Data for review =>
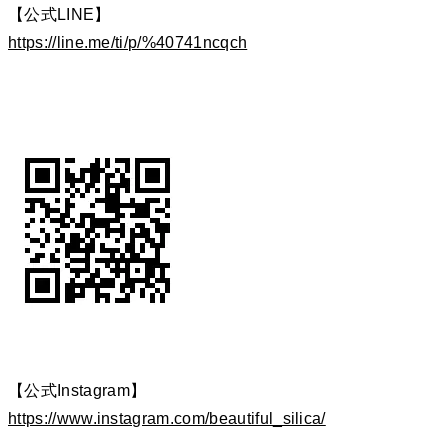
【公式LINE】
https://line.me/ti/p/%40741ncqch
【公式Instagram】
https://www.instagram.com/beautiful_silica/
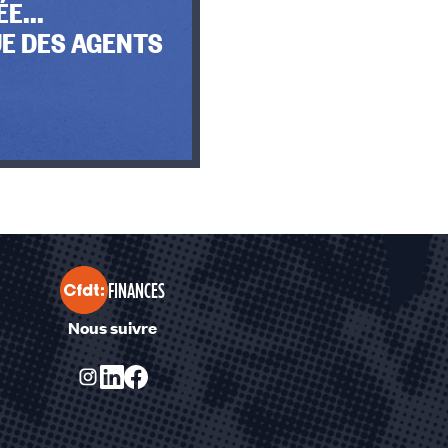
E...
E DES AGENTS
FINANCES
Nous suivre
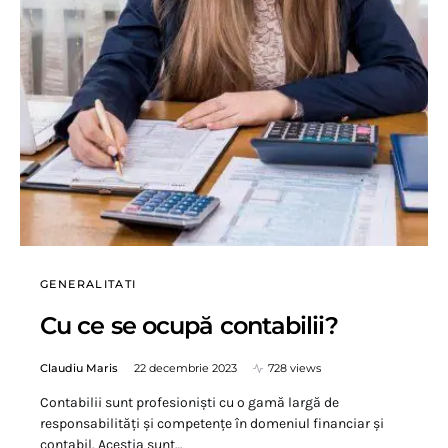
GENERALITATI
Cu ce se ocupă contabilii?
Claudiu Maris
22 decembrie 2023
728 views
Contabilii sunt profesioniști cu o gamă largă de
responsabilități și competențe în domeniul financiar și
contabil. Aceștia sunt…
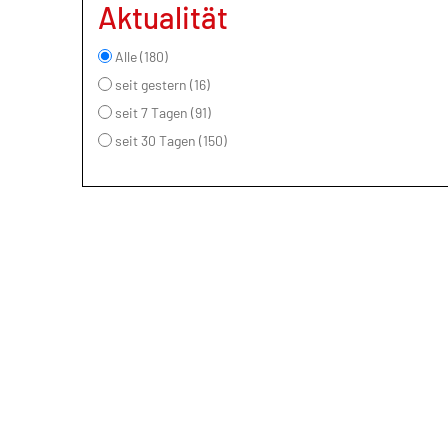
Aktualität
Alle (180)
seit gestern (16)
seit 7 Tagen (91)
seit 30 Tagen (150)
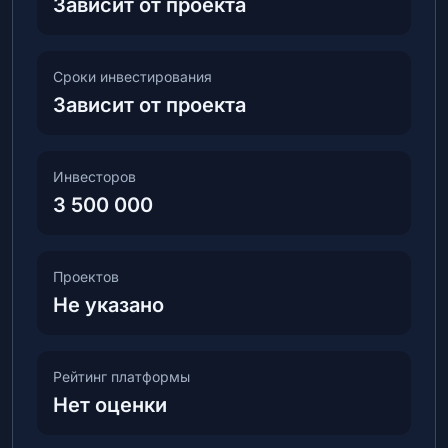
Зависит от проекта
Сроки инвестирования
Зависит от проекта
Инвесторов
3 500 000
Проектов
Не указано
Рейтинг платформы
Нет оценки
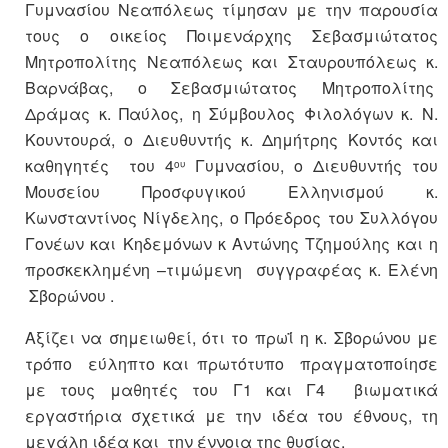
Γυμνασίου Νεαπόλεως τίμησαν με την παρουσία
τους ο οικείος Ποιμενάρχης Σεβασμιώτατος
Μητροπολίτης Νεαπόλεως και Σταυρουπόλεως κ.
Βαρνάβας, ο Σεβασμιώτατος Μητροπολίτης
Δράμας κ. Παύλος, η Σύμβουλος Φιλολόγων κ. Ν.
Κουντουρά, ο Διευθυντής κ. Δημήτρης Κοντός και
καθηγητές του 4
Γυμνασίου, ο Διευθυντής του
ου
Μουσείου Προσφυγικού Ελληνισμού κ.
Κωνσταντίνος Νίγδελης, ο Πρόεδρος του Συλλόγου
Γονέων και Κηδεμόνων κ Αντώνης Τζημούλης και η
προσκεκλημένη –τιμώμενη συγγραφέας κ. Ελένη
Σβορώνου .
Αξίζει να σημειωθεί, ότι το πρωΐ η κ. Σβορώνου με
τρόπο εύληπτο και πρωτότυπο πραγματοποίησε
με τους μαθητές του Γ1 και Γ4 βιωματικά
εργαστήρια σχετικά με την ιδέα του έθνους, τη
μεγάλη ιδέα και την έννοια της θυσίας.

--

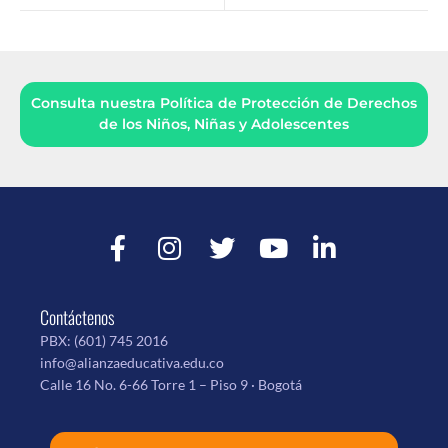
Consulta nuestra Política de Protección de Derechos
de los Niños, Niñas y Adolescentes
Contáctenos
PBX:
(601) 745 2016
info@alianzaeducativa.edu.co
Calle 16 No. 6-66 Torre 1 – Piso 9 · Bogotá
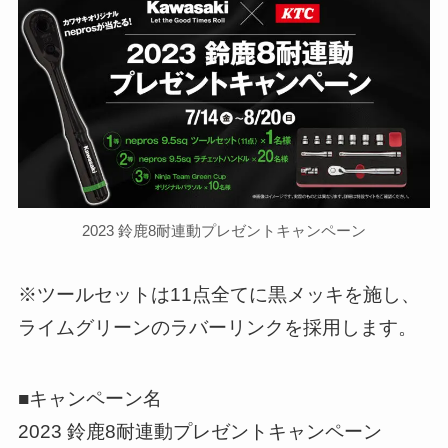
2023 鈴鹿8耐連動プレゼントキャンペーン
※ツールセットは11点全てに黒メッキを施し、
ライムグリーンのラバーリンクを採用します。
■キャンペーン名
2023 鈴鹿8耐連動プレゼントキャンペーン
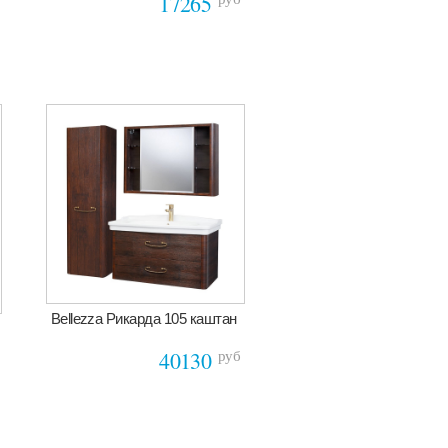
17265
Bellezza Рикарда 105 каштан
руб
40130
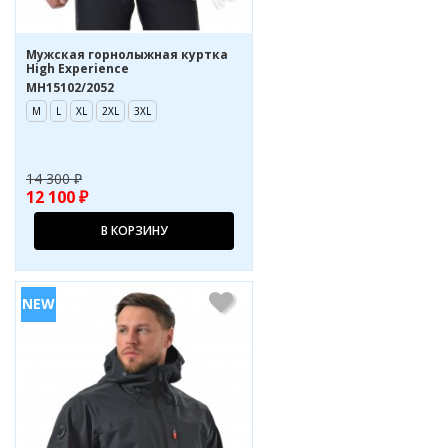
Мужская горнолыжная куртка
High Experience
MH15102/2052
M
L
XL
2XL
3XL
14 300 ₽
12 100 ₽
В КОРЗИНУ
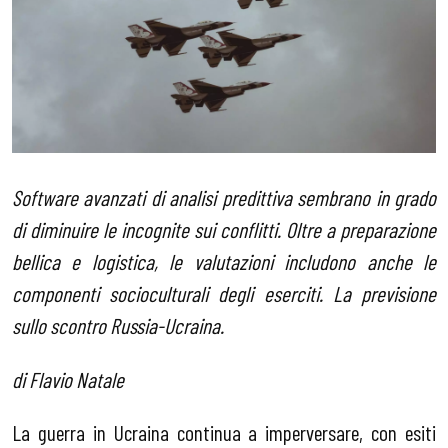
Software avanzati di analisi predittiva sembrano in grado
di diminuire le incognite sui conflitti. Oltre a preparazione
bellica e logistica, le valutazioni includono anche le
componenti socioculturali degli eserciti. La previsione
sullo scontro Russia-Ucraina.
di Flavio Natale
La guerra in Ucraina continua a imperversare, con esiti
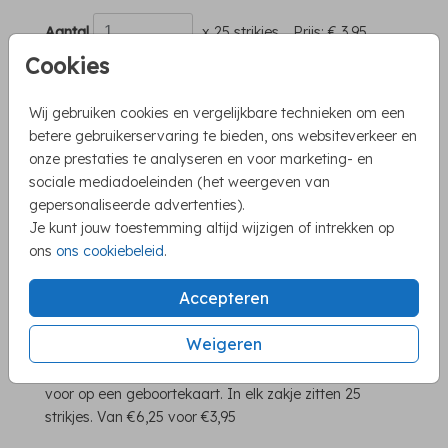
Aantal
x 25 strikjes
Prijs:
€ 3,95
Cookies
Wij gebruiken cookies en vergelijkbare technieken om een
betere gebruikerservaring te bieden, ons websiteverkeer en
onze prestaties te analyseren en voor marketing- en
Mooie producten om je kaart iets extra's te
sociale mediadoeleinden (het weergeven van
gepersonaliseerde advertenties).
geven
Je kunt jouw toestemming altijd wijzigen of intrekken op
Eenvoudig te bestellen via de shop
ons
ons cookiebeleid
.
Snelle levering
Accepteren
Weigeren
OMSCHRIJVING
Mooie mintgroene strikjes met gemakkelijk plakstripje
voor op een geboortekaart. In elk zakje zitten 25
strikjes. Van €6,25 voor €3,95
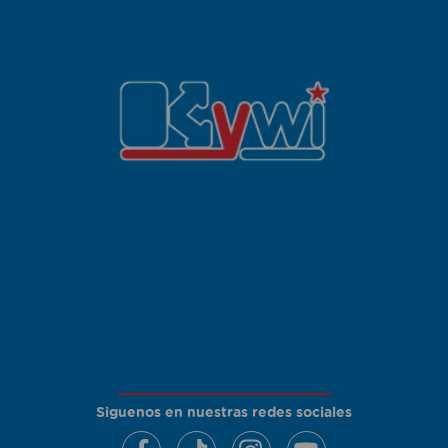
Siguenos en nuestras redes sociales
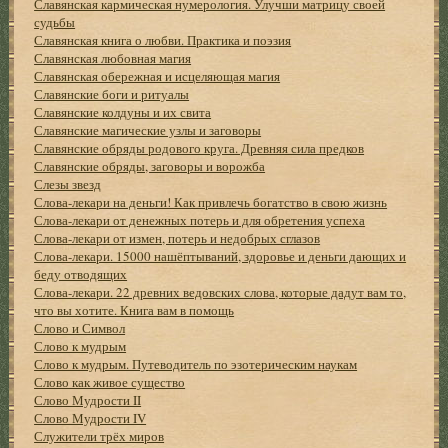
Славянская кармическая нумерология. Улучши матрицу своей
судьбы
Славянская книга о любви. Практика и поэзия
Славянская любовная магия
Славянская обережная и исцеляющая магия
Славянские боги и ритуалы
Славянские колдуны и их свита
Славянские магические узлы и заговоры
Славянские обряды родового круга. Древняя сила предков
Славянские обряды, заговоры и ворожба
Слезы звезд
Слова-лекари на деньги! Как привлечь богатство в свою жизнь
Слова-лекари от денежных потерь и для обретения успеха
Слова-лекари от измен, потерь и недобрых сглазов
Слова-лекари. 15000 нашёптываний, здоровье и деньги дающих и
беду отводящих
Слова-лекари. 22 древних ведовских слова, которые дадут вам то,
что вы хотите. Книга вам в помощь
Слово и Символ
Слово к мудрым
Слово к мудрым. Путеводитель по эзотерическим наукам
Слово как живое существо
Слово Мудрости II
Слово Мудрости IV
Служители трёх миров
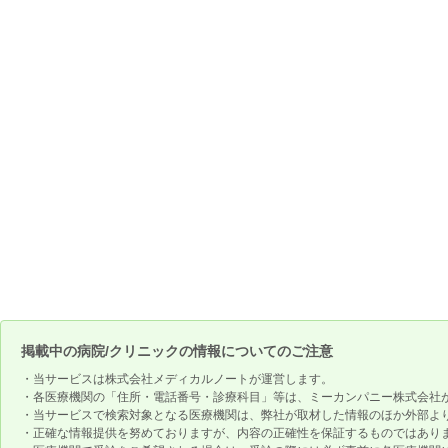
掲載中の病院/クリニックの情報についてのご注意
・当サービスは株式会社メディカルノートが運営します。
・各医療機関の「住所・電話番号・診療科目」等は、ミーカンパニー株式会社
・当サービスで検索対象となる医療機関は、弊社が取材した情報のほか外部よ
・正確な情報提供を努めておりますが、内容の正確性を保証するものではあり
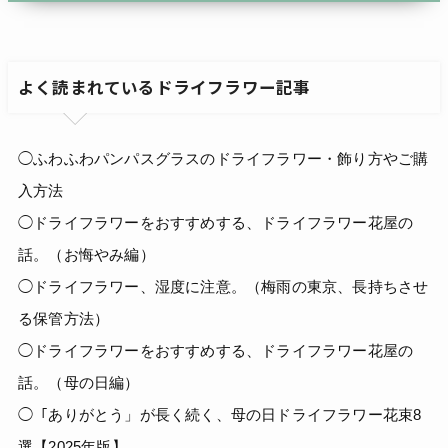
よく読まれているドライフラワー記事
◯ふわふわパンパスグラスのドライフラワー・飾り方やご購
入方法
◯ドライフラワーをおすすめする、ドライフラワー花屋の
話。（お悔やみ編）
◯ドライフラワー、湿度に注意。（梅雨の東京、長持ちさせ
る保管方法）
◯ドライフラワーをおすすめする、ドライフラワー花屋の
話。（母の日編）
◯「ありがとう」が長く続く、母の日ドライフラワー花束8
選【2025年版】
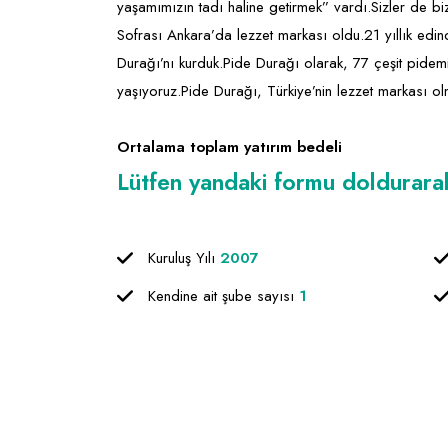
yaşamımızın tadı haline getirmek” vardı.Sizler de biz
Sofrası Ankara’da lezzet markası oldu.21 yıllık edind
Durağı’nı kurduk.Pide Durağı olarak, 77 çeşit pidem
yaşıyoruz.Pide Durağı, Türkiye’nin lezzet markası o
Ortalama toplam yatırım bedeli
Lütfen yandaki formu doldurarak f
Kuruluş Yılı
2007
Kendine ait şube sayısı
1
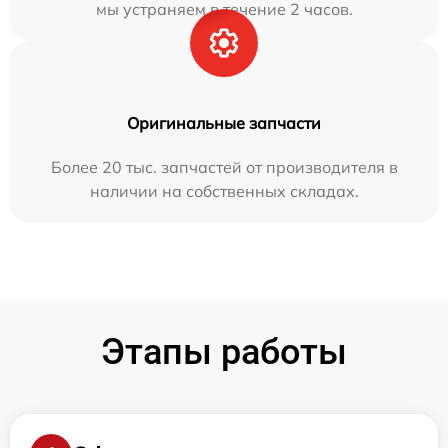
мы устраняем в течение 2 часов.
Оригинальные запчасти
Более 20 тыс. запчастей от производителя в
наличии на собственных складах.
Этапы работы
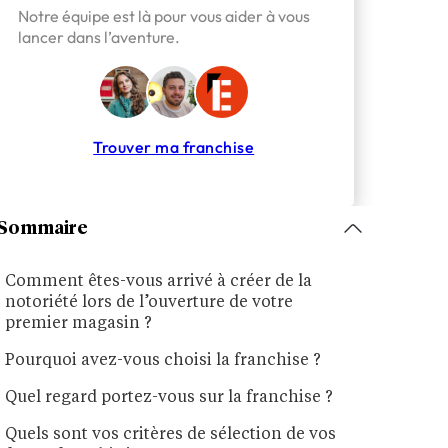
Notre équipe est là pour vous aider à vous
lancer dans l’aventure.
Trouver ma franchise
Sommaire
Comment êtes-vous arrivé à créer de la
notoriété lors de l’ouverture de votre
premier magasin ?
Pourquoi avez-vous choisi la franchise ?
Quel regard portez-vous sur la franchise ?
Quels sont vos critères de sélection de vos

...

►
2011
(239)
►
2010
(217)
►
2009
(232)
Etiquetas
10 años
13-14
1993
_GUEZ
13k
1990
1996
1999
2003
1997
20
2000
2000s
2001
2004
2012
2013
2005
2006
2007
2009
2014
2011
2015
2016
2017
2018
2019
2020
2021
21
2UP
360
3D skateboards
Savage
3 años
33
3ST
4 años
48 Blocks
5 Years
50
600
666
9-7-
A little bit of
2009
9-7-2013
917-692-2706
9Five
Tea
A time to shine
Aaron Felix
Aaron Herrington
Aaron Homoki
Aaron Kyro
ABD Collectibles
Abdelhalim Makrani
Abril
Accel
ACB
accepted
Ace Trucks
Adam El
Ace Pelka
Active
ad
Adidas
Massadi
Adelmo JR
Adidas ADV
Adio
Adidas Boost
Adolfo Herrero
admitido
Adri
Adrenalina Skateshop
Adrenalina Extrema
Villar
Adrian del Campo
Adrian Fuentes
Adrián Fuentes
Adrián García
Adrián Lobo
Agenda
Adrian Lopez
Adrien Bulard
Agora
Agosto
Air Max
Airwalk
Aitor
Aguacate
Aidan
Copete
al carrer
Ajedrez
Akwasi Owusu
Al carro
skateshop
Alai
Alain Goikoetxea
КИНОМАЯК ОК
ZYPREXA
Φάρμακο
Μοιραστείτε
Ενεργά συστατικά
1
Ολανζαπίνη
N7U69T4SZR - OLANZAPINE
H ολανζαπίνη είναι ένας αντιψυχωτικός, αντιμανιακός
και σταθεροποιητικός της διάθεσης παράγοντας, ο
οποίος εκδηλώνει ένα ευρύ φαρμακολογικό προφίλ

Assigned task => Only a number is wanted here: the count of lines in the data that include the word "заговоры".

Task result => 2